In July 2009, GRI, a joint venture between the California Public Employees' Retirement System and an affiliate of First Washington Realty Inc., agreed to purchase the majority of MCW's interest in MCW II. At that time, the partnership was valued at $1.7 billion. The first phase of the transaction, which involved the sale of 45 percent of the partnership to GRI, closed July 31, 2009. The second phase, in which an additional 15 percent of the partnership will be sold by MCW to GRI, is scheduled to close upon receipt of lender consents required under certain of the partnership’s property-level loans. As part of the agreement, Regency acquired two options to purchase the remainder of MCW's interest (up to 15 percent in total) at a 7.7 percent discount.
Sun Capital Partners Inc. a private investment firm specializing in leveraged buyouts and investments in market-leading companies, announced that it sold Timothy’s Coffees of the World Inc. to Green Mountain Coffee Roasters Inc. for approximately $157 million in cash.
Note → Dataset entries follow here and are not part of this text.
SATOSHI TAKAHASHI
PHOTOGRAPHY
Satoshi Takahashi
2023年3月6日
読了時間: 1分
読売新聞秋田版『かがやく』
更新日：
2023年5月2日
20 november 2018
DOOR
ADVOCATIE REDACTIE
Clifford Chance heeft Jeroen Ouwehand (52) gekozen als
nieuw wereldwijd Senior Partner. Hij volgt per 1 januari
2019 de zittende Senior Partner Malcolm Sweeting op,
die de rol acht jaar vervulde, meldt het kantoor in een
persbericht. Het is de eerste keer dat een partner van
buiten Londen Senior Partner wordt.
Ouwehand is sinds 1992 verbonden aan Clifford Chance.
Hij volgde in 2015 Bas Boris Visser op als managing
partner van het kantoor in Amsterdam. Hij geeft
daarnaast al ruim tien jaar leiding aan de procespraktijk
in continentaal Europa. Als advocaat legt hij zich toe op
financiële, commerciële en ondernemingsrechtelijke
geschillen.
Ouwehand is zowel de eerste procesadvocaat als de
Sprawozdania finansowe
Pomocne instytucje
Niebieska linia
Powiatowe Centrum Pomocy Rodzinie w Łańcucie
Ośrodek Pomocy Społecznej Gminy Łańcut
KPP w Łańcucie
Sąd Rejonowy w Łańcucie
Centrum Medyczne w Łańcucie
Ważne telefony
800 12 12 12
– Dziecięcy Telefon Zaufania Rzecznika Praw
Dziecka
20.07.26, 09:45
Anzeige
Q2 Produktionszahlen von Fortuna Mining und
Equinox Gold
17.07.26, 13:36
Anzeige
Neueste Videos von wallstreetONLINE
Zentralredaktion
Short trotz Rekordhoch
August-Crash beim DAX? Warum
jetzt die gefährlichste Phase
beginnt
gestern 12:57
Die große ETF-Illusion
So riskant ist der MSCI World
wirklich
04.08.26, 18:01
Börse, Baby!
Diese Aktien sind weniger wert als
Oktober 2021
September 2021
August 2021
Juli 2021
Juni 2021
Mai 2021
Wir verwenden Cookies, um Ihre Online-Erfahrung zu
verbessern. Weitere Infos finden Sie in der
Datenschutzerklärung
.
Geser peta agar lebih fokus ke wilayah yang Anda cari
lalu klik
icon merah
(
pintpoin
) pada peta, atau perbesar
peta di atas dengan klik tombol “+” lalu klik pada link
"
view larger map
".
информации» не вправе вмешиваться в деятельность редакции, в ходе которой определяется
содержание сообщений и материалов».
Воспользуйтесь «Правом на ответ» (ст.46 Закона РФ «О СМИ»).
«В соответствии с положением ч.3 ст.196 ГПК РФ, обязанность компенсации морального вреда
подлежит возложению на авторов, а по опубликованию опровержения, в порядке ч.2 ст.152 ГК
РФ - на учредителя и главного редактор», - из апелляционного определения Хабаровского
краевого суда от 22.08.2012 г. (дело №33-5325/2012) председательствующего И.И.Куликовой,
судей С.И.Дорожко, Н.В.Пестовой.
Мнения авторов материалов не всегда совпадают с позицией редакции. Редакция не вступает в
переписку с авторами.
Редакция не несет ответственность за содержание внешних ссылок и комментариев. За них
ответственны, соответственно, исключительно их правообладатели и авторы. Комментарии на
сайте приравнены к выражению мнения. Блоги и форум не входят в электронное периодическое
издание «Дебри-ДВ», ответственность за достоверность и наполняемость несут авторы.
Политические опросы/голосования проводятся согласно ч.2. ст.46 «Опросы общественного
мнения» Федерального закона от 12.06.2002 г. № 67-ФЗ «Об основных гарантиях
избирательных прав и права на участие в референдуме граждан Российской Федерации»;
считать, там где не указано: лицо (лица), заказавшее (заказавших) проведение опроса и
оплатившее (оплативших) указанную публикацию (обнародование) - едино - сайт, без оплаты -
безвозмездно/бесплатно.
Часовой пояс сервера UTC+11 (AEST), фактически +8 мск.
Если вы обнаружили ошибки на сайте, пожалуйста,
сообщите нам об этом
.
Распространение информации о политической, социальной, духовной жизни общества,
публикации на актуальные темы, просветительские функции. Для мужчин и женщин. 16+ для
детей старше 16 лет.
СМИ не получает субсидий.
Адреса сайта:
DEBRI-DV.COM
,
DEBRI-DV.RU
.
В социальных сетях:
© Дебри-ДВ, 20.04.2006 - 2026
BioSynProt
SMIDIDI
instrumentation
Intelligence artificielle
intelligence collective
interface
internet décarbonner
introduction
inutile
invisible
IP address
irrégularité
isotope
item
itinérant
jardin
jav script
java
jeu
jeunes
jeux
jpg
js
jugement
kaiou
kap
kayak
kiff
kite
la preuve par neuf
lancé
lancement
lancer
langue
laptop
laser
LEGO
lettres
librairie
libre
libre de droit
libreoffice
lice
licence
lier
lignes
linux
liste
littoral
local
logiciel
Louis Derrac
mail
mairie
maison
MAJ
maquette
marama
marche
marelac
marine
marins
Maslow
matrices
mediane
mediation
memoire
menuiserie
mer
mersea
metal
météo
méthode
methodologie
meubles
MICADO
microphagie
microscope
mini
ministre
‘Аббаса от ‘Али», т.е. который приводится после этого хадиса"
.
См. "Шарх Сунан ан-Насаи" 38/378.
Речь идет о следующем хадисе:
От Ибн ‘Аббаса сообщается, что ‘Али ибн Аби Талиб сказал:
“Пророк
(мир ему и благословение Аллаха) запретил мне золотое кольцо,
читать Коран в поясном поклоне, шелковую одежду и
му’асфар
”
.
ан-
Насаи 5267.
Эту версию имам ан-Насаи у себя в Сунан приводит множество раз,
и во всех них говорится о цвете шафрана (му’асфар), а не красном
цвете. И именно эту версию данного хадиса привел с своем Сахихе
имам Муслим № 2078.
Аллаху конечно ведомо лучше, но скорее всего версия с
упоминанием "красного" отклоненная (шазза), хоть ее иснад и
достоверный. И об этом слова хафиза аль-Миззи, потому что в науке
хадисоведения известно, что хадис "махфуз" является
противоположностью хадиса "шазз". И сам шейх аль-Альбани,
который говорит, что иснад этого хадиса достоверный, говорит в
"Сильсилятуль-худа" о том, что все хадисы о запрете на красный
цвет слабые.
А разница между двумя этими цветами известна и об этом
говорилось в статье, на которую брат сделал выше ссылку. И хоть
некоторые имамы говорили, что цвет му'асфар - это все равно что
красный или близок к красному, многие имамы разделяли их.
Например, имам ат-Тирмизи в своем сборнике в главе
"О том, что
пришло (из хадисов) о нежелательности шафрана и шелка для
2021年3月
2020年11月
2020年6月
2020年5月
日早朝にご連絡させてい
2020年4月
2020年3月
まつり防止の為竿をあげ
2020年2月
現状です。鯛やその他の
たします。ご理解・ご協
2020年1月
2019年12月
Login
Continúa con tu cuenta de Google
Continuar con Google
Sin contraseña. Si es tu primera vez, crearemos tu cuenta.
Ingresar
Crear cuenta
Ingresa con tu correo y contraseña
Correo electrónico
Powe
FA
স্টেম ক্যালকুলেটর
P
Prior to that deal, Timothy’s sold its franchise restaurant operation to Bruegger’s Enterprises Inc., another Sun Capital portfolio company…. Wells Fargo & Co. provided a five-year, $63.5 million loan to refinance the Rentar Plaza mixed-use property in Middle Village, N.Y…. CB Richard Ellis (CBRE) negotiated the sale of the 93,372-square-foot Val Vista Towne Center in Gilbert, Ariz. for $13.2 million.in CBRE's Phoenix office represented the seller, Weingarten Realty Investors. The buyer was North American Development Group of Markham, Ontario, Canada…. Agree Realty Corp. closed a new $11.4 million secured financing. The loan is secured by mortgages on three of the company's retail properties located in Flint, Mich. The total includes three non-recourse, self-amortizing notes that mature in July, 2026. Each note bears interest at a fixed rate of 6.27 percent for the entire term of the loan…. Dockerty Romer & Co. arranged approximately $1.7 million in financing for an 18,000-square-foot studio and gallery in Miami. A first and second mortgage were arranged with a 6.75 percent interest rate, 5-year term and a 25-year amortization schedule on the first and a 5.39 percent interest rate, 6-month adjustable term and a 20-year amortization on the second….The Dallas office of Holliday Fenoglio Fowler L.P. (HFF) closed on the sale of the 159,502-square-foot Wolflin Village community center in Amarillo, Texas on behalf of the seller, Weingarten Realty Investors. Dunhill Partners Inc. purchased the property for an undisclosed amount free and clear of debt.